DG: Perché spesso e volentieri le tue opere collassano, arrivano a un punto di rottura?
AS: In questo mio peregrinare tra sforzature, attriti, equilibri instabili, cadute, pressioni, strappi, è normale che ci sia anche qualcosa che collassa o si disintegra.
DG: Sei tu a costruire direttamente le tue opere oppure ti avvali della collaborazione di artigiani e altre figure competenti per la loro realizzazione?
AS: In certi momenti del lavoro non intervengo perché non ne ho davvero le competenze. Mi metto da parte e lascio il posto a chi è in grado di eseguire certi lavori. È però fondamentale avere tutti gli elementi e tutte le fasi di produzione sotto controllo. Le aziende o gli artigiani con cui collabori sono una tua estensione, la filiera di produzione va seguita. Queste figure di cui ti avvali possono apportare molto e allo stesso tempo possono essere brutalmente castranti per la tua poetica, per questo motivo devi imporre la tua volontà. Con la scultura è un po’ complicato: per esempio, quando Richard Serra deve calandrare le sue lamiere è costretto ad andare in uno dei due soli posti al mondo in cui fanno questo tipo di lavorazione; è difficile tenere una calandra nello scantinato, per non parlare delle competenze necessarie per usarla. Invece, se penso a Lucien Freud, immagino una pratica diretta in cui non hai quasi mai bisogno di lasciare lo studio. Diciamo che, a seconda del lavoro che mi viene in mente di fare, alterno il solipsismo al lavoro di squadra.
DG: Sei stato alcuni anni negli Stati Uniti, hai esposto in gallerie e istituzioni sia europee che italiane. Quali differenze hai riscontrato lavorando all’estero e nel nostro paese? Che idea ti sei fatto del sistema dell’arte in generale?

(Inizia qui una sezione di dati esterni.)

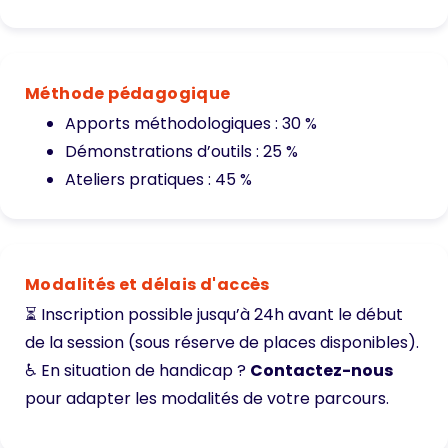
Méthode pédagogique
Apports méthodologiques : 30 %
Démonstrations d’outils : 25 %
Ateliers pratiques : 45 %
Modalités et délais d'accès
⏳ Inscription possible jusqu’à 24h avant le début
de la session (sous réserve de places disponibles).
♿ En situation de handicap ?
Contactez-nous
pour adapter les modalités de votre parcours.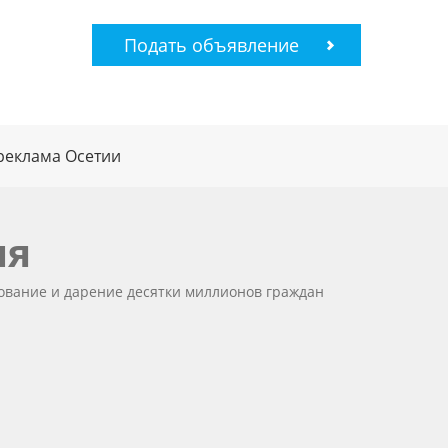
Подать объявление
реклама Осетии
ия
ование и дарение десятки миллионов граждан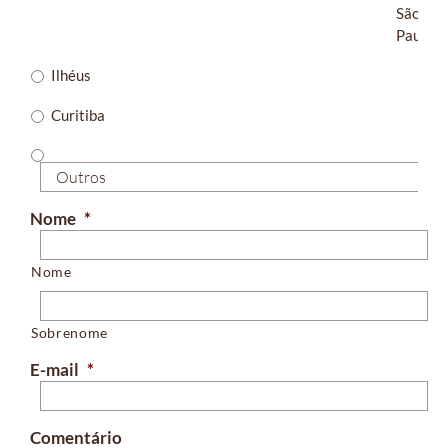
São
Paulo
Ilhéus
Curitiba
Nome
*
Nome
Sobrenome
E-mail
*
Comentário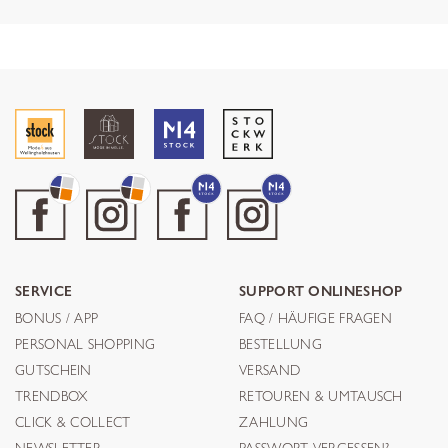
SERVICE
SUPPORT ONLINESHOP
BONUS / APP
FAQ / HÄUFIGE FRAGEN
PERSONAL SHOPPING
BESTELLUNG
GUTSCHEIN
VERSAND
TRENDBOX
RETOUREN & UMTAUSCH
CLICK & COLLECT
ZAHLUNG
NEWSLETTER
PASSWORT VERGESSEN?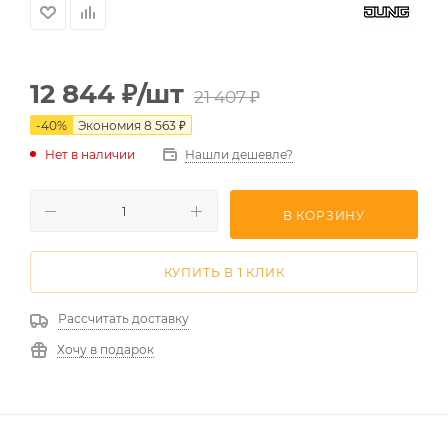
12 844
₽
/шт
21 407
₽
-
40
%
Экономия
8 563
₽
Нет в наличии
Нашли дешевле?
В КОРЗИНУ
КУПИТЬ В 1 КЛИК
Рассчитать доставку
Хочу в подарок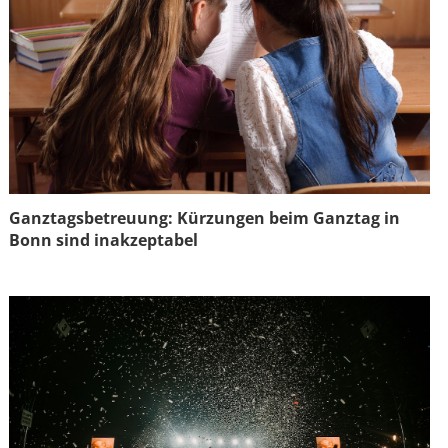
Ganztagsbetreuung: Kürzungen beim Ganztag in
Bonn sind inakzeptabel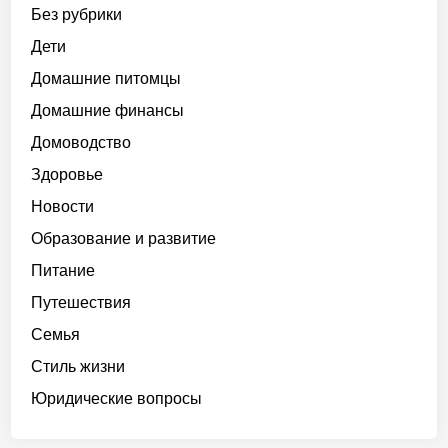
Без рубрики
Дети
Домашние питомцы
Домашние финансы
Домоводство
Здоровье
Новости
Образование и развитие
Питание
Путешествия
Семья
Стиль жизни
Юридические вопросы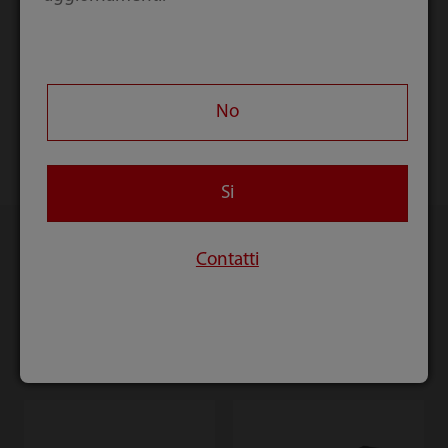
vita più facile. Un sistema di anestesia ricco di
funzioni, con design ergonomico che può essere
collocato con facilità ed utilizzato per periodi
prolungati senza stress o fatiche inutili.
No
Si
Contatti
Prodotti correlati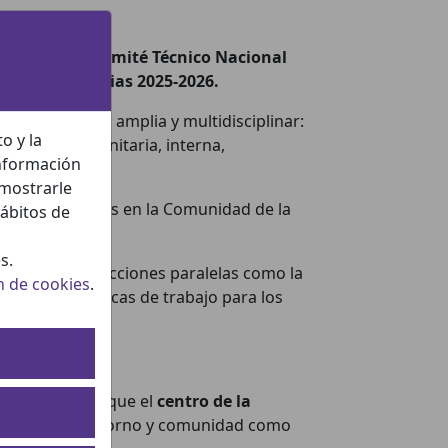
, convocó al Comité Técnico Nacional
íneas prioritarias 2025-2026.
ficas de forma amplia y multidisciplinar:
o y la
amiliar y comunitaria, interna,
información
 mostrarle
rupo de Cuidados en la Comunidad de la
hábitos de
s.
 desarrollo de acciones paralelas como la
n de cookies
.
 las líneas básicas de trabajo para los
ad sin olvidar que el
centro de la
 ellas en su entorno y comunidad como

AS: Non sono in grado di fare confronti europei e internazionali sullo stato delle istituzioni. Di sicuro non credo che alcuni problemi del sistema dell’arte possano essere solo nostrani — come certe oligarchie che impongono i propri gusti, oppure troppa gente che si improvvisa, forse troppe fiere e gallerie, e ancora, critici, collezionisti, artisti, e dilettanti allo sbaraglio, un mordi e fuggi continuo, un “proviamo magari funziona anche per noi”, tutta una certa proliferazione di dinamiche senza spessore e dialoghi stupidini è solo mortifera. Inoltre, c’è una pressante richiesta di nuovi lavori a ogni costo, meglio se facili da capire, da consumare, intrattenitori come un format televisivo alla Signorini, facili da trasportare, leggeri, non troppo cruenti, facilmente appendibili e magari soprattutto “divertenti”, dato che l’ironia è disgraziatamente considerata il massimo. Se non riesci a liberarti da tutto questo, rischi di farti scannare da questo frullatore spettacolistico/consumistico.
DG: Quali responsabilità senti dal punto di vista professionale? Ha ancora senso questa domanda per te?
AS: Ha senso eccome. Sento la responsabilità di dover continuare a lavorare, e di cercare sempre una precisazione alle mie intuizioni, senza barare.